- Born: Juanita Marie Brady April 30, 1939 Lame Deer, Montana, U.S.
- Died: August 9, 2019 (aged 80) Billings, Montana, U.S.
- Citizenship: Northern Cheyenne Tribe, American
- Occupations: Chief Judge of Northern Cheyenne Tribe; Human rights defender; Linguist;
- Years active: 1970–2019
- Partner: Charles T. Sanchez Sr.
- Children: 8
- Parents: James Brady (father); Mary Alice Woodenthigh (mother);

= Marie Sanchez =

Chief Judge of the Northern Cheyenne Tribe (1939–2019)

Marie Elena Brady Sanchez (born Juanita Marie Brady, Cheyenne: Otseohtse’e; April 30, 1939 – August 9, 2019) was an American Cheyenne, Chief Judge of the Northern Cheyenne Tribe, a human rights activist for indigenous people and a linguist.

==Early life==
Marie Sanchez was born as Juanita Marie Brady on April 30, 1939, in Lame Deer, Montana. Her Cheyenne name is Otseohtse’e. Her father was James Brady and her mother was Mary Alice Woodenthigh. She was a direct descendent of Chief Little Wolf from her mother's side. Her great-grandfather Hugh Woodenthigh was the son of Chief Little Wolf of the Northern Cheyenne. On September 13, 1942, she was baptized at St. Labre Parish as Marie Elena Brady.

==Career==
Throughout her life she was an advocate for indigenous people's rights and the Cheyenne language. She was a Chief Judge of the Northern Cheyenne Tribe in Montana and a teacher at Montana State University and at Chief Dull Knife College. She was also a linguist and a contributor to the Cheyenne Dictionary by Wayne Leman.

As a human rights defender she was an active member of the International Indian Treaty Council, NOW and the Elk Horn Scrapers. She was a board member of the National Board of Research on the Plutonium Economy, the Native American Student Council (NASC) and the Native American Solidarity Committee. In the 1970s, she protested against some sterilization procedures for tribal members in the 1970s that were performed in reservation hospitals and off-reservation hospitals contracted by the federal government.

In 1974, she was a co-founder of Women of All Red Nations (WARN) and soon thereafter a member of the advisory board of the National Women's Health Network.

On December 8, 1976, she appeared on the PBS Newshour show The MacNeil/Lehrer Report with Robert MacNeil and Jim Lehrer. They discussed involuntary sterilization on the reservation and in Lame Deer, Montana. The reservation only had 2,400 people in 1976.

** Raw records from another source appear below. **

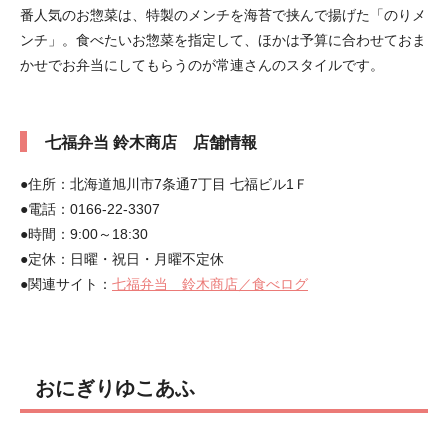
番人気のお惣菜は、特製のメンチを海苔で挟んで揚げた「のりメ
ンチ」。食べたいお惣菜を指定して、ほかは予算に合わせておま
かせでお弁当にしてもらうのが常連さんのスタイルです。
七福弁当 鈴木商店 店舗情報
●住所：北海道旭川市7条通7丁目 七福ビル1Ｆ
●電話：0166-22-3307
●時間：9:00～18:30
●定休：日曜・祝日・月曜不定休
●関連サイト：
七福弁当 鈴木商店／食べログ
おにぎりゆこあふ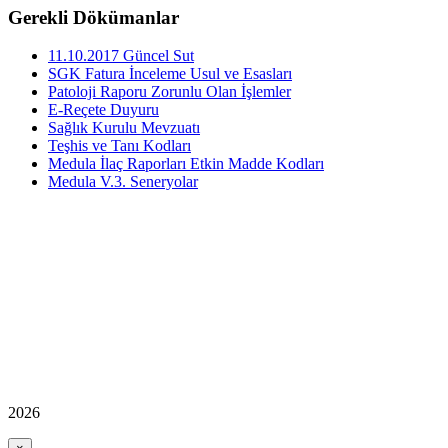
Gerekli Dökümanlar
11.10.2017 Güncel Sut
SGK Fatura İnceleme Usul ve Esasları
Patoloji Raporu Zorunlu Olan İşlemler
E-Reçete Duyuru
Sağlık Kurulu Mevzuatı
Teşhis ve Tanı Kodları
Medula İlaç Raporları Etkin Madde Kodları
Medula V.3. Seneryolar
2026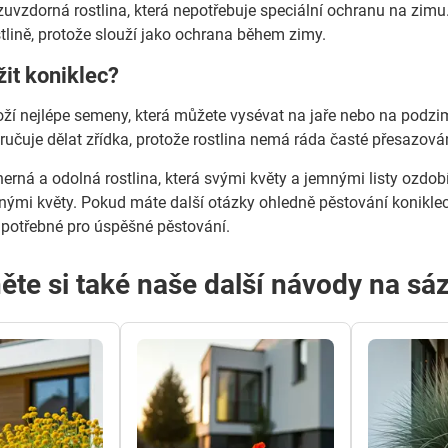
zuvzdorná rostlina, která nepotřebuje speciální ochranu na zimu.
tlině, protože slouží jako ochrana během zimy.
it koniklec?
ží nejlépe semeny, která můžete vysévat na jaře nebo na podzim.
učuje dělat zřídka, protože rostlina nemá ráda časté přesazován
herná a odolná rostlina, která svými květy a jemnými listy ozdo
snými květy. Pokud máte další otázky ohledně pěstování koniklec
 potřebné pro úspěšné pěstování.
ěte si také naše další návody na sáz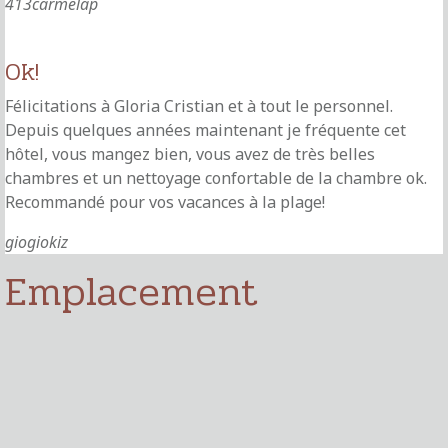
413carmelap
Ok!
Félicitations à Gloria Cristian et à tout le personnel.
Depuis quelques années maintenant je fréquente cet
hôtel, vous mangez bien, vous avez de très belles
chambres et un nettoyage confortable de la chambre ok.
Recommandé pour vos vacances à la plage!
giogiokiz
Emplacement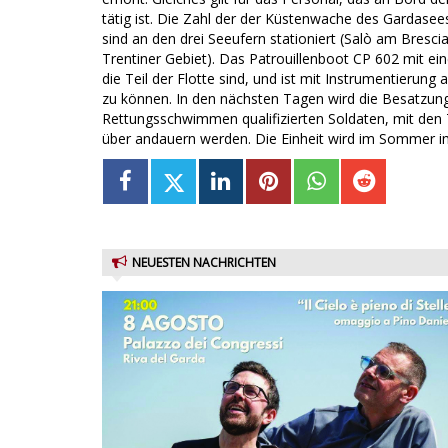
tätig ist. Die Zahl der der Küstenwache des Gardasee
sind an den drei Seeufern stationiert (Salò am Bresci
Trentiner Gebiet). Das Patrouillenboot CP 602 mit ei
die Teil der Flotte sind, und ist mit Instrumentierun
zu können. In den nächsten Tagen wird die Besatzung
Rettungsschwimmen qualifizierten Soldaten, mit den 
über andauern werden. Die Einheit wird im Sommer i
NEUESTEN NACHRICHTEN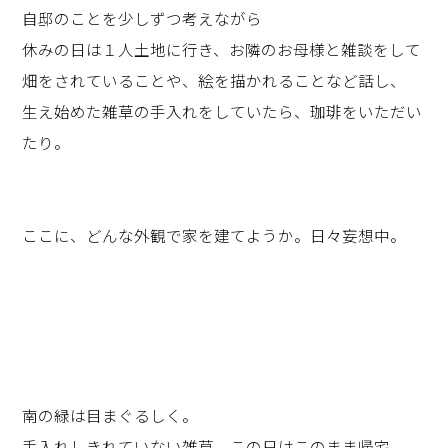
自邸のことを少しずつ考えながら
休みの日は１人土地に行き、お隣のお母様と雑談をして
畑をされていることや、絵を描かれることなど話し、
生え始めた雑草の手入れをしていたら、珈琲をいただい
たり。
ここに、どんな外観で家を建てようか。日々妄想中。
南の緑は目まぐるしく。
手入れしきれていない雑草、この日はこのまま帰宅。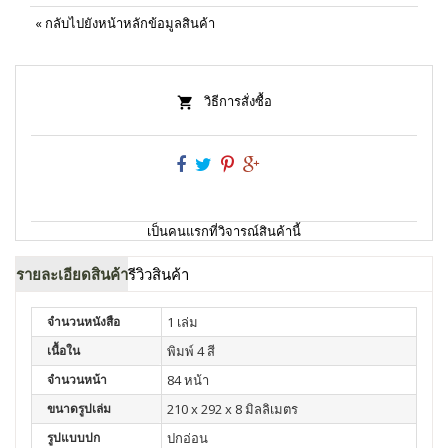
«
กลับไปยังหน้าหลักข้อมูลสินค้า
วิธีการสั่งซื้อ
เป็นคนแรกที่วิจารณ์สินค้านี้
รายละเอียดสินค้า
รีวิวสินค้า
จำนวนหนังสือ
1 เล่ม
เนื้อใน
พิมพ์ 4 สี
จำนวนหน้า
84 หน้า
ขนาดรูปเล่ม
210 x 292 x 8 มิลลิเมตร
รูปแบบปก
ปกอ่อน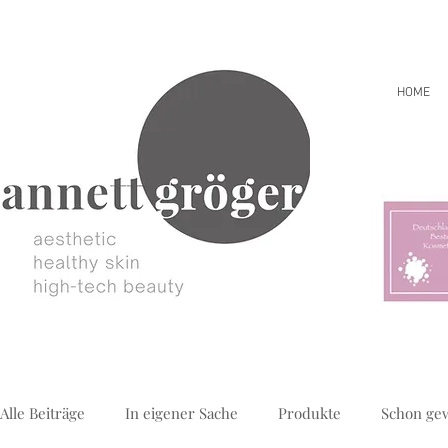
HOME
Alle Beiträge
In eigener Sache
Produkte
Schon ge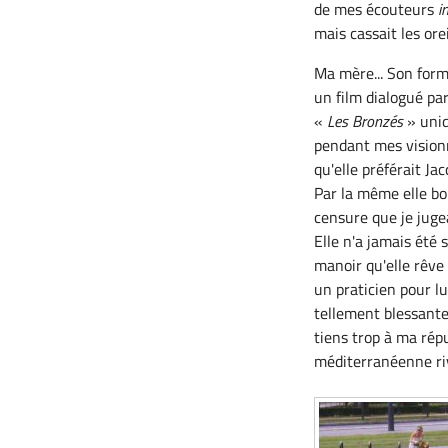
de mes écouteurs
i
mais cassait les or
Ma mère... Son form
un film dialogué pa
«
Les Bronzés
» uniq
pendant mes vision
qu'elle préférait J
Par la même elle bo
censure que je juge
Elle n'a jamais été 
manoir qu'elle rêve 
un praticien pour lu
tellement blessante 
tiens trop à ma rép
méditerranéenne ri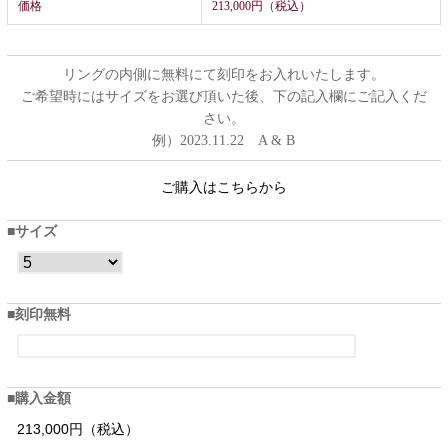
価格
213,000円（税込）
リングの内側に無料にて刻印をお入れいたします。
ご希望時にはサイズをお選び頂いた後、下の記入欄にご記入くだ
さい。
例）2023.11.22 A & B
ご購入はこちらから
サイズ
刻印無料
購入金額
213,000円（税込）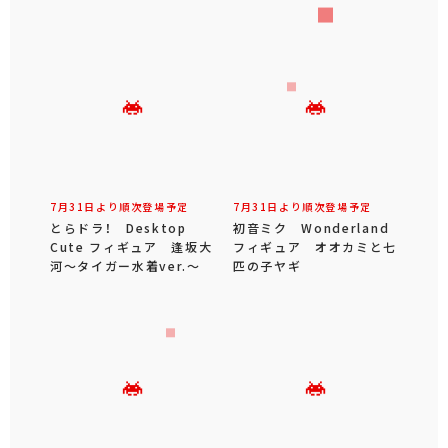
7月31日より順次登場予定
7月31日より順次登場予定
とらドラ！ Desktop
初音ミク Wonderland
Cute フィギュア 逢坂大
フィギュア オオカミと七
河～タイガー水着ver.～
匹の子ヤギ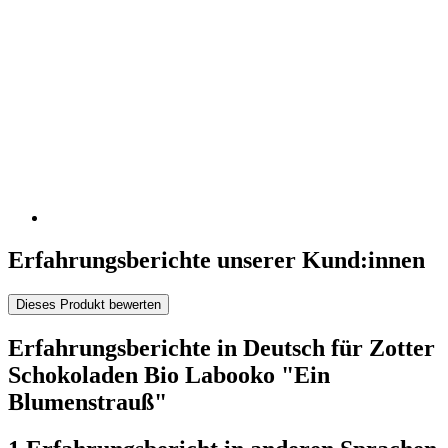
Erfahrungsberichte unserer Kund:innen
Dieses Produkt bewerten
Erfahrungsberichte in Deutsch für Zotter
Schokoladen Bio Labooko "Ein
Blumenstrauß"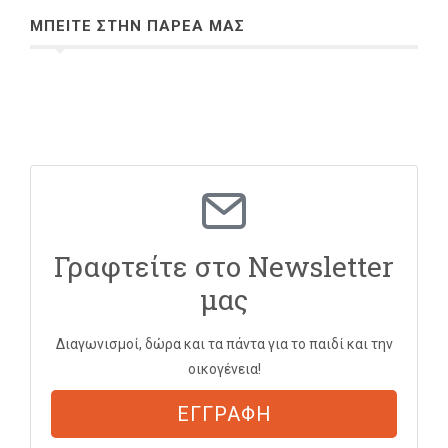
ΜΠΕΙΤΕ ΣΤΗΝ ΠΑΡΕΑ ΜΑΣ
Γραφτείτε στο Newsletter
μας
Διαγωνισμοί, δώρα και τα πάντα για το παιδί και την
οικογένεια!
ΕΓΓΡΑΦΗ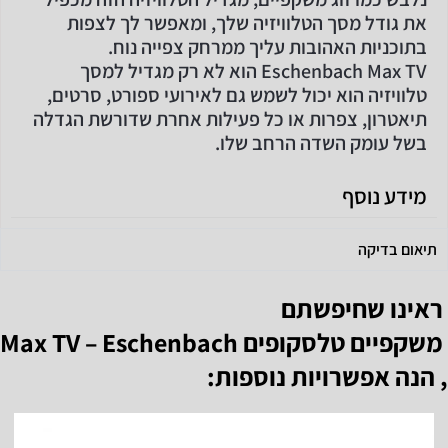
את גודל מסך הטלוויזיה שלך, ומאפשר לך לצפות
בתוכניות האהובות עליך ממרחק צפייה נוח.
Eschenbach Max TV הוא לא רק מגדיל למסך
טלוויזיה הוא יכול לשמש גם לאירועי ספורט, סרטים,
תיאטרון, צפרות או כל פעילות אחרת שדורשת הגדלה
בשל עומק השדה הרחב שלו.
מידע נוסף
תיאום בדיקה
ראינו שחיפשתם
משקפיים טלסקופים Max TV – Eschenbach
, הנה אפשרויות נוספות: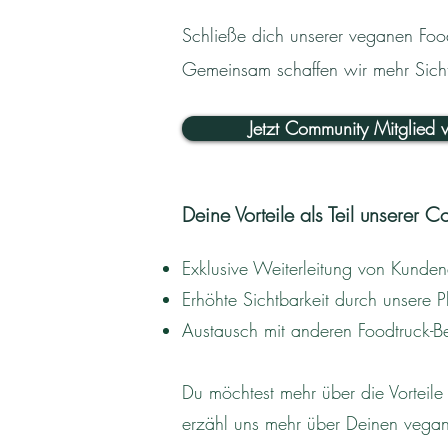
Schließe dich unserer veganen Food
Gemeinsam schaffen wir mehr Sicht
Jetzt Community Mitglied
Deine Vorteile als Teil unserer 
Exklusive Weiterleitung von Kunde
Erhöhte Sichtbarkeit durch unsere P
Austausch mit anderen Foodtruck-Be
Du möchtest mehr über die Vorteil
erzähl uns mehr über Deinen vega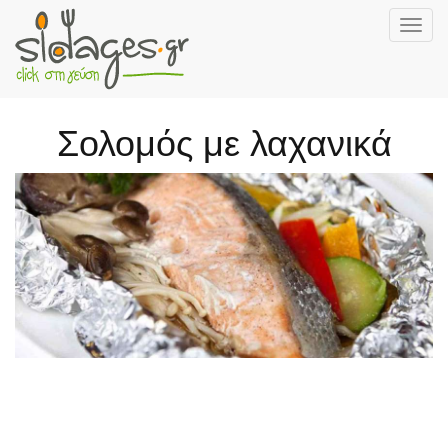
Togg
navig
Skip
to
main
Σολομός με λαχανικά
content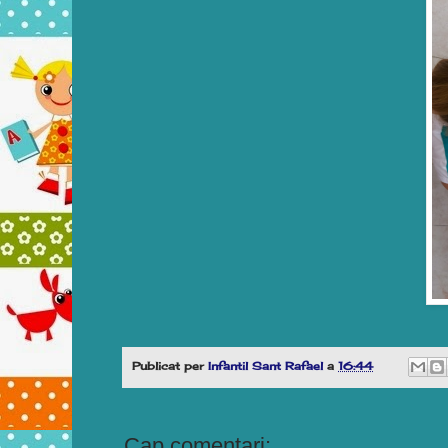
Publicat per
Infantil Sant Rafael
a
16:44
Cap comentari: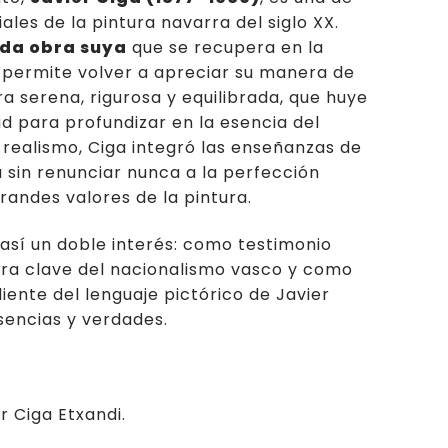
iales de la pintura navarra del siglo XX.
da obra suya
que se recupera en la
 permite volver a apreciar su manera de
ra serena, rigurosa y equilibrada, que huye
dad para profundizar en la esencia del
l realismo, Ciga integró las enseñanzas de
a sin renunciar nunca a la perfección
grandes valores de la pintura.
así un doble interés: como testimonio
gura clave del nacionalismo vasco y como
iente del lenguaje pictórico de Javier
esencias y verdades.
:
r Ciga Etxandi.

On April 15, 1977 she appeared on the television show called Woman of WNED-TV and discussed in-depth the concerns of American Indian women.

In 1977 she gained fame as a speaker at the Conference on Indians in the Americas of the United Nations in Geneva. She discussed the preservation of native American culture and languages, sovereignty and the rights of Indigenous women. During the conference she mentioned the Family Planning Services and Population Research Act of 1970 which was enacted by the Nixon administration. In a span of six years it resulted in circa 25% involuntary sterilization of Native American women and has been described as a modern genocide. Sanchez argued that it was one of many injustices committed against indigenous people through American history, such as the forced displacement and relocation of native Americans to reservations, which caused health disasters in the nineteenth century. By the late 1970s Sanchez and others' activism enabled some improvement of federal regulations to reduce unwanted sterilization procedures.

==Personal life==
She was married to Charles T. Sanchez Sr. and had eight children. She died at 80 years old on August 9, 2019.